Mit Initiativen wie der waff-Frauenarbeitsstiftung zeigt Wien konkrete Wege auf, wie Frauen in schwierigen Lebenssituationen unterstützt werden können. Diese Stiftung richtet sich gezielt an Frauen ohne abgeschlossene Berufsausbildung, die Arbeitslosengeld beziehen – eine Gruppe, die oft besonders von Armut und sozialer Ausgrenzung betroffen ist.
Die Möglichkeit, eine Berufsausbildung nachzuholen, eröffnet diesen Frauen neue Perspektiven für eine eigenständige Existenzsicherung. Dies ist ein wichtiger Baustein für die Prävention von Altersarmut, die Frauen aufgrund unterbrochener Erwerbsbiografien und geringerer Löhne besonders häufig betrifft.
Die geplanten Aktivitäten im März werden zeigen, inwieweit es der Wiener SPÖ-Frauenorganisation gelingt, Frauen verschiedener Altersgruppen und Lebenssituationen zu erreichen und für gemeinsame Aktionen zu mobilisieren.

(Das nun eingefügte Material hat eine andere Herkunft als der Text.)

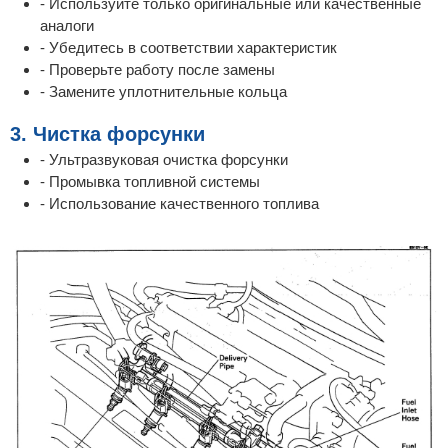
- Используйте только оригинальные или качественные
аналоги
- Убедитесь в соответствии характеристик
- Проверьте работу после замены
- Замените уплотнительные кольца
3. Чистка форсунки
- Ультразвуковая очистка форсунки
- Промывка топливной системы
- Использование качественного топлива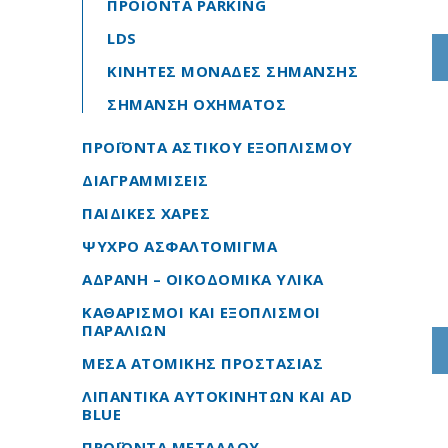
ΠΡΟΙΟΝΤΑ PARKING
LDS
ΚΙΝΗΤΕΣ ΜOΝΑΔΕΣ ΣΗΜΑΝΣΗΣ
ΣΗΜΑΝΣΗ ΟΧΗΜΑΤΟΣ
ΠΡΟΪΟΝΤΑ ΑΣΤΙΚΟΥ ΕΞΟΠΛΙΣΜΟΥ
ΔΙΑΓΡΑΜΜΙΣΕΙΣ
ΠΑΙΔΙΚΕΣ ΧΑΡΕΣ
ΨΥΧΡΟ ΑΣΦΑΛΤΟΜΙΓΜΑ
ΑΔΡΑΝΗ – ΟΙΚΟΔΟΜΙΚΑ ΥΛΙΚΑ
ΚΑΘΑΡΙΣΜΟΙ ΚΑΙ ΕΞΟΠΛΙΣΜΟΙ
ΠΑΡΑΛΙΩΝ
ΜΕΣΑ ΑΤΟΜΙΚΗΣ ΠΡΟΣΤΑΣΙΑΣ
ΛΙΠΑΝΤΙΚΑ ΑΥΤΟΚΙΝΗΤΩΝ ΚΑΙ AD
BLUE
ΠΡΟΪΟΝΤΑ ΜΕΤΑΛΛΟΥ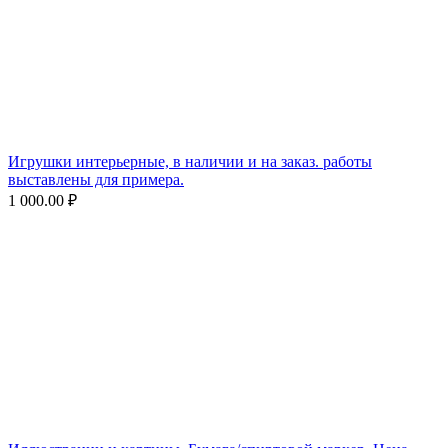
Игрушки интерьерные, в наличии и на заказ. работы
выставлены для примера.
1 000.00
₽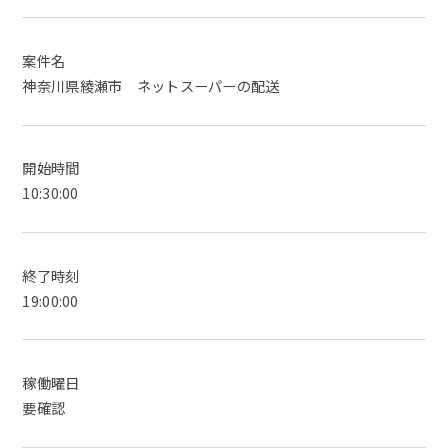
案件名
神奈川県綾瀬市 ネットスーパーの配送
開始時間
10:30:00
終了時刻
19:00:00
稼働曜日
要確認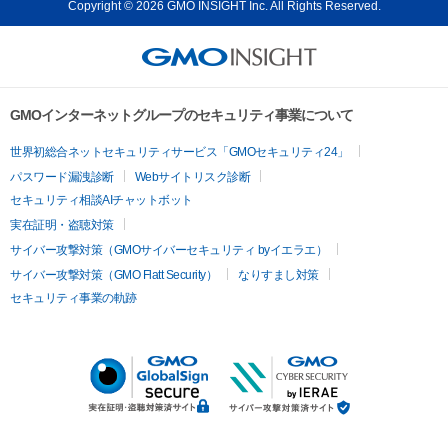
Copyright © 2026 GMO INSIGHT Inc. All Rights Reserved.
GMOインターネットグループのセキュリティ事業について
世界初総合ネットセキュリティサービス「GMOセキュリティ24」
パスワード漏洩診断
Webサイトリスク診断
セキュリティ相談AIチャットボット
実在証明・盗聴対策
サイバー攻撃対策（GMOサイバーセキュリティ byイエラエ）
サイバー攻撃対策（GMO Flatt Security）
なりすまし対策
セキュリティ事業の軌跡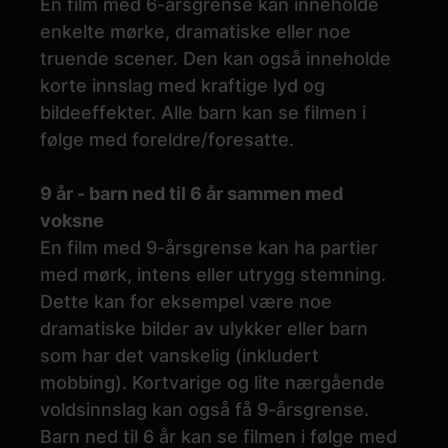
En film med 6-årsgrense kan inneholde
enkelte mørke, dramatiske eller noe
truende scener. Den kan også inneholde
korte innslag med kraftige lyd og
bildeeffekter. Alle barn kan se filmen i
følge med foreldre/foresatte.
9 år - barn ned til 6 år sammen med
voksne
En film med 9-årsgrense kan ha partier
med mørk, intens eller utrygg stemning.
Dette kan for eksempel være noe
dramatiske bilder av ulykker eller barn
som har det vanskelig (inkludert
mobbing). Kortvarige og lite nærgående
voldsinnslag kan også få 9-årsgrense.
Barn ned til 6 år kan se filmen i følge med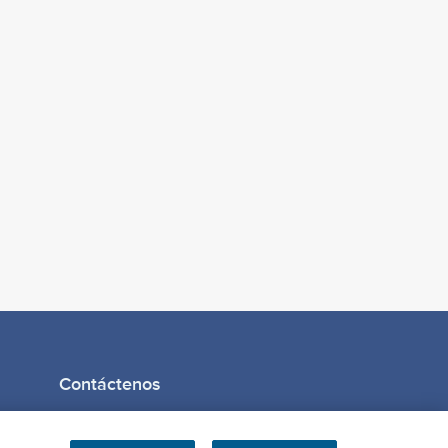
Contáctenos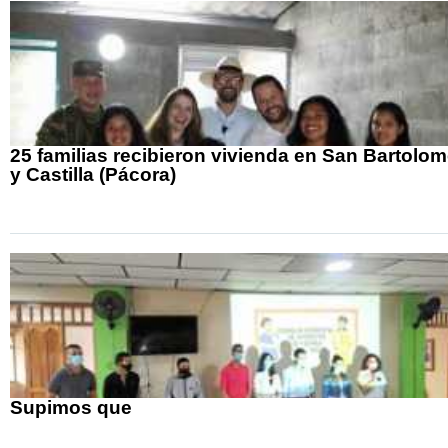
25 familias recibieron vivienda en San Bartolo
y Castilla (Pácora)
Supimos que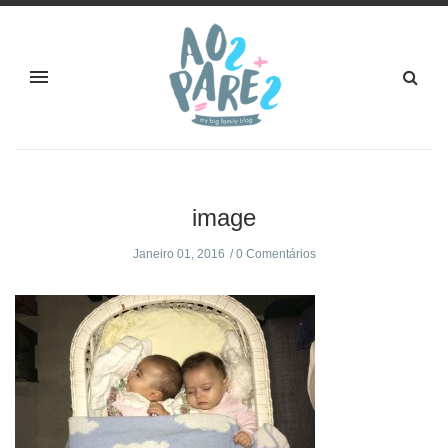
image
Janeiro 01, 2016
0 Comentários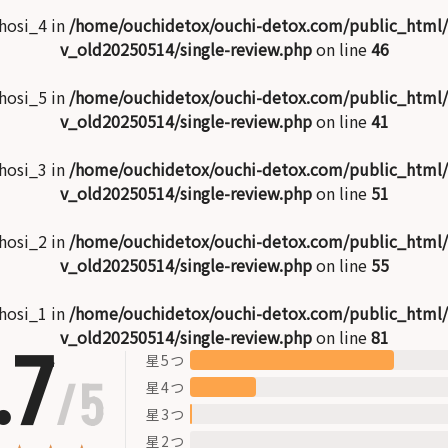
$hosi_4 in
/home/ouchidetox/ouchi-detox.com/public_html
v_old20250514/single-review.php
on line
46
$hosi_5 in
/home/ouchidetox/ouchi-detox.com/public_html
v_old20250514/single-review.php
on line
41
$hosi_3 in
/home/ouchidetox/ouchi-detox.com/public_html
v_old20250514/single-review.php
on line
51
$hosi_2 in
/home/ouchidetox/ouchi-detox.com/public_html
v_old20250514/single-review.php
on line
55
$hosi_1 in
/home/ouchidetox/ouchi-detox.com/public_html
v_old20250514/single-review.php
on line
81
.7
星5つ
/5
星4つ
星3つ
星2つ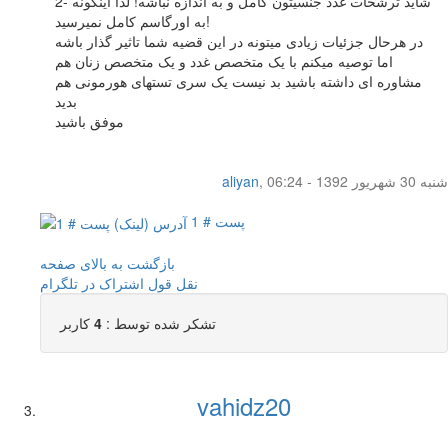
2- شاید ترشحات غدد جنسیتون کامل و به اندازه نباشه! لذا اینگونه
به اورگاسم کامل نمیرسید!
در هرحال جزئیات زیادی میتونه در این قضیه شما تاثیر گذار باشه
اما توصیه میکنم با یک متخصص غدد و یک متخصص زنان هم
مشاوره ای داشته باشید بد نیست یک سری تستهای هورمونی هم
بدید
موفق باشید
شنبه 30 شهریور 1392 - 06:24
,
aliyan
پست # 1
بازگشت به بالای صفحه
نقل قول
اشتراک در تلگرام
تشکر شده توسط :
4
کاربر
vahidz20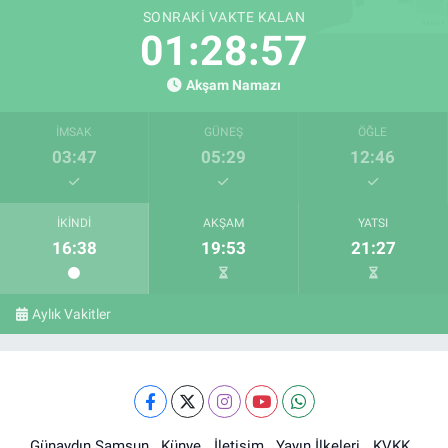
SONRAKI VAKTE KALAN
01:28:56
Akşam Namazı
İMSAK
GÜNEŞ
ÖĞLE
03:47
05:29
12:46
İKINDI
AKŞAM
YATSI
16:38
19:53
21:27
Aylık Vakitler
Günaydın Samsun
Künye
İletişim
Yayın İlkeleri
KVKK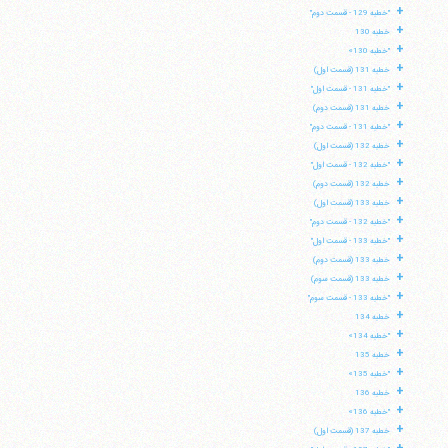
+
"خطبه 129 - قسمت دوم"
+
خطبه 130
+
"خطبه 130»
+
خطبه 131 (قسمت اول)
+
"خطبه 131 - قسمت اول"
+
خطبه 131 (قسمت دوم)
+
"خطبه 131 - قسمت دوم"
+
خطبه 132 (قسمت اول)
+
"خطبه 132 - قسمت اول"
+
خطبه 132 (قسمت دوم)
+
خطبه 133 (قسمت اول)
+
"خطبه 132 - قسمت دوم"
+
"خطبه 133 - قسمت اول"
+
خطبه 133 (قسمت دوم)
+
خطبه 133 (قسمت سوم)
+
"خطبه 133 - قسمت سوم"
+
خطبه 134
+
"خطبه 134»
+
خطبه 135
+
"خطبه 135»
+
خطبه 136
+
"خطبه 136»
+
خطبه 137 (قسمت اول)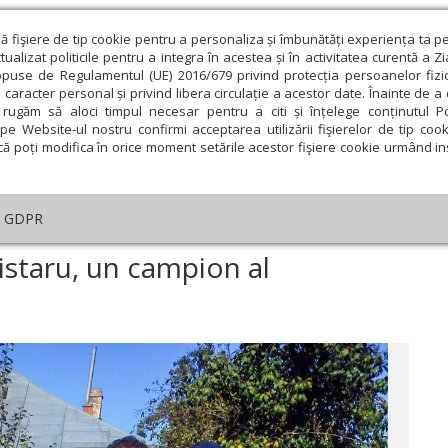
ză fişiere de tip cookie pentru a personaliza și îmbunătăți experiența ta p
alizat politicile pentru a integra în acestea și în activitatea curentă a Z
opuse de Regulamentul (UE) 2016/679 privind protecția persoanelor fizi
 caracter personal și privind libera circulație a acestor date. Înainte de 
eologie și spiritualitate
Educaţie și Cultură
Societate
rugăm să aloci timpul necesar pentru a citi și înțelege conținutul Pol
pe Website-ul nostru confirmi acceptarea utilizării fişierelor de tip cook
că poți modifica în orice moment setările acestor fişiere cookie urmând ins
GDPR
onstantin Trăistaru, un campion al Ortodoxiei
istaru, un campion al
ie
Februarie
Martie
Aprilie
Mai
Iunie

Die dezentrale Ausrichtung in allen Bezirken soll dabei sicherstellen, dass die unterschiedlichen lokalen Gegebenheiten und Bedürfnisse berücksichtigt werden.
Der internationale Frauentag am 8. März wird dabei sicherlich einen Höhepunkt der Kampagne darstellen. Traditionell nutzen Frauenorganisationen diesen Tag, um auf bestehende Ungleichheiten aufmerksam zu machen und Forderungen nach mehr Gleichberechtigung zu artikulieren.
Die Wiener SPÖ-Frauen setzen mit ihrer Kampagne ein deutliches Signal: Die Gleichberechtigung von Frauen ist kein Thema, das sich von selbst erledigt, sondern erfordert kontinuierliches Engagement und gemeinsames Handeln. Wien mag österreichweit eine Vorreiterrolle einnehmen, doch auch hier gibt es noch viel zu tun auf dem Weg zu einer wirklich gleichberechtigten Gesellschaft.